## WORK ORDER
Without the pictures, return each record as it appears.

DATASET CONTENT Start Marker

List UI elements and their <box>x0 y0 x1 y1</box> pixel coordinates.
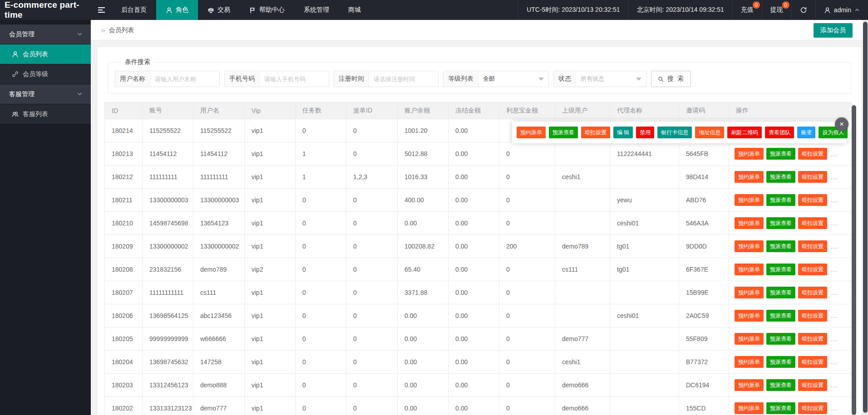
reserve-dispatch-button[interactable]: 预约派单 <box>735 194 764 206</box>
dispatch-view-button[interactable]: 预派查看 <box>766 264 795 275</box>
hidden-deduction-button[interactable]: 暗扣设置 <box>798 240 827 252</box>
dispatch-view-button[interactable]: 预派查看 <box>766 333 795 345</box>
table-cell <box>555 142 610 166</box>
table-row: 18020313312456123demo888vip1000.000.000d… <box>104 374 752 397</box>
user-menu[interactable]: admin <box>815 0 868 20</box>
reserve-dispatch-button[interactable]: 预约派单 <box>735 148 764 160</box>
dispatch-view-button[interactable]: 预派查看 <box>766 356 795 368</box>
balance-change-button[interactable]: 账变 <box>797 127 815 138</box>
nav-item-roles[interactable]: 角色 <box>156 0 198 20</box>
nav-item-label: 交易 <box>217 6 230 14</box>
reserve-dispatch-button[interactable]: 预约派单 <box>735 310 764 322</box>
sidebar-group-member-management[interactable]: 会员管理 <box>0 24 91 44</box>
dispatch-view-button[interactable]: 预派查看 <box>766 240 795 252</box>
view-team-button[interactable]: 查看团队 <box>765 127 794 138</box>
reserve-dispatch-button[interactable]: 预约派单 <box>735 240 764 252</box>
address-info-button[interactable]: 地址信息 <box>695 127 724 138</box>
page-scrollbar[interactable] <box>863 22 868 413</box>
table-cell: 0 <box>296 189 346 212</box>
reserve-dispatch-button[interactable]: 预约派单 <box>735 356 764 368</box>
nav-item-help-center[interactable]: 帮助中心 <box>240 0 294 20</box>
dispatch-view-button[interactable]: 预派查看 <box>766 171 795 183</box>
add-member-button[interactable]: 添加会员 <box>814 23 853 38</box>
table-scrollbar[interactable] <box>852 105 856 415</box>
hidden-deduction-button[interactable]: 暗扣设置 <box>581 127 610 138</box>
dispatch-view-button[interactable]: 预派查看 <box>766 287 795 298</box>
sidebar-item-member-list[interactable]: 会员列表 <box>0 44 91 64</box>
table-cell: 1,2,3 <box>346 166 398 189</box>
withdraw-link[interactable]: 提现 0 <box>762 0 791 20</box>
more-actions-button[interactable]: ... <box>830 150 838 157</box>
nav-item-trade[interactable]: 交易 <box>198 0 240 20</box>
table-cell: 0.00 <box>449 258 499 281</box>
dispatch-view-button[interactable]: 预派查看 <box>766 194 795 206</box>
table-cell: vip1 <box>245 189 296 212</box>
reserve-dispatch-button[interactable]: 预约派单 <box>735 264 764 275</box>
hidden-deduction-button[interactable]: 暗扣设置 <box>798 148 827 160</box>
table-cell: 13654123 <box>193 212 245 235</box>
nav-item-system-management[interactable]: 系统管理 <box>294 0 339 20</box>
close-icon[interactable]: × <box>835 117 848 131</box>
reserve-dispatch-button[interactable]: 预约派单 <box>517 127 546 138</box>
dispatch-view-button[interactable]: 预派查看 <box>766 402 795 414</box>
refresh-qrcode-button[interactable]: 刷新二维码 <box>727 127 762 138</box>
more-actions-button[interactable]: ... <box>830 358 838 366</box>
dispatch-view-button[interactable]: 预派查看 <box>766 379 795 391</box>
recharge-link[interactable]: 充值 0 <box>732 0 762 20</box>
sidebar-item-label: 会员等级 <box>23 70 48 78</box>
level-select[interactable]: 等级列表全部 <box>443 71 549 87</box>
reserve-dispatch-button[interactable]: 预约派单 <box>735 402 764 414</box>
hidden-deduction-button[interactable]: 暗扣设置 <box>798 402 827 414</box>
menu-toggle-icon[interactable] <box>91 0 112 20</box>
hidden-deduction-button[interactable]: 暗扣设置 <box>798 287 827 298</box>
dispatch-view-button[interactable]: 预派查看 <box>766 148 795 160</box>
sidebar-item-member-level[interactable]: 会员等级 <box>0 64 91 84</box>
status-select[interactable]: 状态所有状态 <box>553 71 646 87</box>
reserve-dispatch-button[interactable]: 预约派单 <box>735 287 764 298</box>
hidden-deduction-button[interactable]: 暗扣设置 <box>798 356 827 368</box>
nav-item-home[interactable]: 后台首页 <box>112 0 156 20</box>
user-icon <box>166 7 173 14</box>
register-time-input[interactable] <box>369 71 438 87</box>
sidebar-group-customer-service[interactable]: 客服管理 <box>0 84 91 104</box>
table-cell: 0 <box>296 119 346 142</box>
bank-card-info-button[interactable]: 银行卡信息 <box>657 127 692 138</box>
table-cell: 0 <box>296 327 346 351</box>
more-actions-button[interactable]: ... <box>830 381 838 389</box>
more-actions-button[interactable]: ... <box>830 243 838 250</box>
hidden-deduction-button[interactable]: 暗扣设置 <box>798 264 827 275</box>
username-input[interactable] <box>150 71 219 87</box>
sidebar-item-service-list[interactable]: 客服列表 <box>0 104 91 124</box>
search-form: 用户名称手机号码注册时间等级列表全部状态所有状态搜 索 <box>115 71 844 87</box>
disable-button[interactable]: 禁用 <box>636 127 654 138</box>
dispatch-view-button[interactable]: 预派查看 <box>766 310 795 322</box>
reserve-dispatch-button[interactable]: 预约派单 <box>735 333 764 345</box>
more-actions-button[interactable]: ... <box>830 220 838 227</box>
hidden-deduction-button[interactable]: 暗扣设置 <box>798 217 827 229</box>
column-header: 冻结金额 <box>449 102 499 119</box>
link-icon <box>12 71 19 78</box>
nav-item-mall[interactable]: 商城 <box>339 0 370 20</box>
search-button[interactable]: 搜 索 <box>651 71 691 87</box>
phone-input[interactable] <box>260 71 329 87</box>
dispatch-view-button[interactable]: 预派查看 <box>766 217 795 229</box>
reserve-dispatch-button[interactable]: 预约派单 <box>735 171 764 183</box>
more-actions-button[interactable]: ... <box>830 266 838 273</box>
hidden-deduction-button[interactable]: 暗扣设置 <box>798 379 827 391</box>
refresh-button[interactable] <box>791 0 815 20</box>
dispatch-view-button[interactable]: 预派查看 <box>549 127 578 138</box>
hidden-deduction-button[interactable]: 暗扣设置 <box>798 194 827 206</box>
more-actions-button[interactable]: ... <box>830 173 838 181</box>
more-actions-button[interactable]: ... <box>830 289 838 296</box>
reserve-dispatch-button[interactable]: 预约派单 <box>735 379 764 391</box>
hidden-deduction-button[interactable]: 暗扣设置 <box>798 333 827 345</box>
reserve-dispatch-button[interactable]: 预约派单 <box>735 217 764 229</box>
more-actions-button[interactable]: ... <box>830 335 838 342</box>
more-actions-button[interactable]: ... <box>830 196 838 204</box>
hidden-deduction-button[interactable]: 暗扣设置 <box>798 171 827 183</box>
more-actions-button[interactable]: ... <box>830 405 838 412</box>
more-actions-button[interactable]: ... <box>830 312 838 319</box>
register-time-label: 注册时间 <box>334 71 369 87</box>
hidden-deduction-button[interactable]: 暗扣设置 <box>798 310 827 322</box>
edit-button[interactable]: 编 辑 <box>613 127 633 138</box>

DATASET CONTENT End Marker

## RESULT
List UI elements and their <box>x0 y0 x1 y1</box> pixel coordinates.
reserve-dispatch-button[interactable]: 预约派单 <box>735 194 764 206</box>
dispatch-view-button[interactable]: 预派查看 <box>766 264 795 275</box>
hidden-deduction-button[interactable]: 暗扣设置 <box>798 240 827 252</box>
dispatch-view-button[interactable]: 预派查看 <box>766 333 795 345</box>
table-cell <box>555 142 610 166</box>
table-row: 18020313312456123demo888vip1000.000.000d… <box>104 374 752 397</box>
user-menu[interactable]: admin <box>815 0 868 20</box>
reserve-dispatch-button[interactable]: 预约派单 <box>735 148 764 160</box>
dispatch-view-button[interactable]: 预派查看 <box>766 356 795 368</box>
balance-change-button[interactable]: 账变 <box>797 127 815 138</box>
nav-item-roles[interactable]: 角色 <box>156 0 198 20</box>
nav-item-label: 交易 <box>217 6 230 14</box>
reserve-dispatch-button[interactable]: 预约派单 <box>735 310 764 322</box>
sidebar-group-member-management[interactable]: 会员管理 <box>0 24 91 44</box>
dispatch-view-button[interactable]: 预派查看 <box>766 240 795 252</box>
view-team-button[interactable]: 查看团队 <box>765 127 794 138</box>
reserve-dispatch-button[interactable]: 预约派单 <box>735 240 764 252</box>
address-info-button[interactable]: 地址信息 <box>695 127 724 138</box>
page-scrollbar[interactable] <box>863 22 868 413</box>
table-cell: 0 <box>296 189 346 212</box>
reserve-dispatch-button[interactable]: 预约派单 <box>735 356 764 368</box>
nav-item-help-center[interactable]: 帮助中心 <box>240 0 294 20</box>
dispatch-view-button[interactable]: 预派查看 <box>766 171 795 183</box>
add-member-button[interactable]: 添加会员 <box>814 23 853 38</box>
table-scrollbar[interactable] <box>852 105 856 415</box>
hidden-deduction-button[interactable]: 暗扣设置 <box>581 127 610 138</box>
dispatch-view-button[interactable]: 预派查看 <box>766 287 795 298</box>
sidebar-item-member-list[interactable]: 会员列表 <box>0 44 91 64</box>
table-cell: 1,2,3 <box>346 166 398 189</box>
withdraw-link[interactable]: 提现 0 <box>762 0 791 20</box>
more-actions-button[interactable]: ... <box>830 150 838 157</box>
nav-item-trade[interactable]: 交易 <box>198 0 240 20</box>
table-cell: 0.00 <box>449 258 499 281</box>
dispatch-view-button[interactable]: 预派查看 <box>766 194 795 206</box>
table-cell: vip1 <box>245 189 296 212</box>
reserve-dispatch-button[interactable]: 预约派单 <box>735 264 764 275</box>
hidden-deduction-button[interactable]: 暗扣设置 <box>798 148 827 160</box>
table-cell: 13654123 <box>193 212 245 235</box>
nav-item-system-management[interactable]: 系统管理 <box>294 0 339 20</box>
close-icon[interactable]: × <box>835 117 848 131</box>
reserve-dispatch-button[interactable]: 预约派单 <box>517 127 546 138</box>
dispatch-view-button[interactable]: 预派查看 <box>766 402 795 414</box>
refresh-qrcode-button[interactable]: 刷新二维码 <box>727 127 762 138</box>
more-actions-button[interactable]: ... <box>830 358 838 366</box>
dispatch-view-button[interactable]: 预派查看 <box>766 379 795 391</box>
recharge-link[interactable]: 充值 0 <box>732 0 762 20</box>
sidebar-item-label: 会员等级 <box>23 70 48 78</box>
level-select[interactable]: 等级列表全部 <box>443 71 549 87</box>
reserve-dispatch-button[interactable]: 预约派单 <box>735 402 764 414</box>
hidden-deduction-button[interactable]: 暗扣设置 <box>798 402 827 414</box>
menu-toggle-icon[interactable] <box>91 0 112 20</box>
hidden-deduction-button[interactable]: 暗扣设置 <box>798 287 827 298</box>
dispatch-view-button[interactable]: 预派查看 <box>766 148 795 160</box>
sidebar-item-member-level[interactable]: 会员等级 <box>0 64 91 84</box>
status-select[interactable]: 状态所有状态 <box>553 71 646 87</box>
reserve-dispatch-button[interactable]: 预约派单 <box>735 287 764 298</box>
hidden-deduction-button[interactable]: 暗扣设置 <box>798 356 827 368</box>
nav-item-home[interactable]: 后台首页 <box>112 0 156 20</box>
user-icon <box>166 7 173 14</box>
register-time-input[interactable] <box>369 71 438 87</box>
sidebar-group-customer-service[interactable]: 客服管理 <box>0 84 91 104</box>
table-cell: 0 <box>296 119 346 142</box>
bank-card-info-button[interactable]: 银行卡信息 <box>657 127 692 138</box>
table-cell: 0 <box>296 327 346 351</box>
more-actions-button[interactable]: ... <box>830 381 838 389</box>
more-actions-button[interactable]: ... <box>830 243 838 250</box>
hidden-deduction-button[interactable]: 暗扣设置 <box>798 264 827 275</box>
username-input[interactable] <box>150 71 219 87</box>
sidebar-item-service-list[interactable]: 客服列表 <box>0 104 91 124</box>
search-form: 用户名称手机号码注册时间等级列表全部状态所有状态搜 索 <box>115 71 844 87</box>
disable-button[interactable]: 禁用 <box>636 127 654 138</box>
dispatch-view-button[interactable]: 预派查看 <box>766 310 795 322</box>
reserve-dispatch-button[interactable]: 预约派单 <box>735 333 764 345</box>
more-actions-button[interactable]: ... <box>830 220 838 227</box>
hidden-deduction-button[interactable]: 暗扣设置 <box>798 217 827 229</box>
column-header: 冻结金额 <box>449 102 499 119</box>
link-icon <box>12 71 19 78</box>
nav-item-mall[interactable]: 商城 <box>339 0 370 20</box>
search-button[interactable]: 搜 索 <box>651 71 691 87</box>
phone-input[interactable] <box>260 71 329 87</box>
dispatch-view-button[interactable]: 预派查看 <box>766 217 795 229</box>
reserve-dispatch-button[interactable]: 预约派单 <box>735 171 764 183</box>
more-actions-button[interactable]: ... <box>830 266 838 273</box>
hidden-deduction-button[interactable]: 暗扣设置 <box>798 379 827 391</box>
refresh-button[interactable] <box>791 0 815 20</box>
dispatch-view-button[interactable]: 预派查看 <box>549 127 578 138</box>
hidden-deduction-button[interactable]: 暗扣设置 <box>798 194 827 206</box>
more-actions-button[interactable]: ... <box>830 173 838 181</box>
more-actions-button[interactable]: ... <box>830 289 838 296</box>
reserve-dispatch-button[interactable]: 预约派单 <box>735 379 764 391</box>
hidden-deduction-button[interactable]: 暗扣设置 <box>798 333 827 345</box>
reserve-dispatch-button[interactable]: 预约派单 <box>735 217 764 229</box>
more-actions-button[interactable]: ... <box>830 335 838 342</box>
more-actions-button[interactable]: ... <box>830 196 838 204</box>
hidden-deduction-button[interactable]: 暗扣设置 <box>798 171 827 183</box>
more-actions-button[interactable]: ... <box>830 405 838 412</box>
more-actions-button[interactable]: ... <box>830 312 838 319</box>
register-time-label: 注册时间 <box>334 71 369 87</box>
hidden-deduction-button[interactable]: 暗扣设置 <box>798 310 827 322</box>
edit-button[interactable]: 编 辑 <box>613 127 633 138</box>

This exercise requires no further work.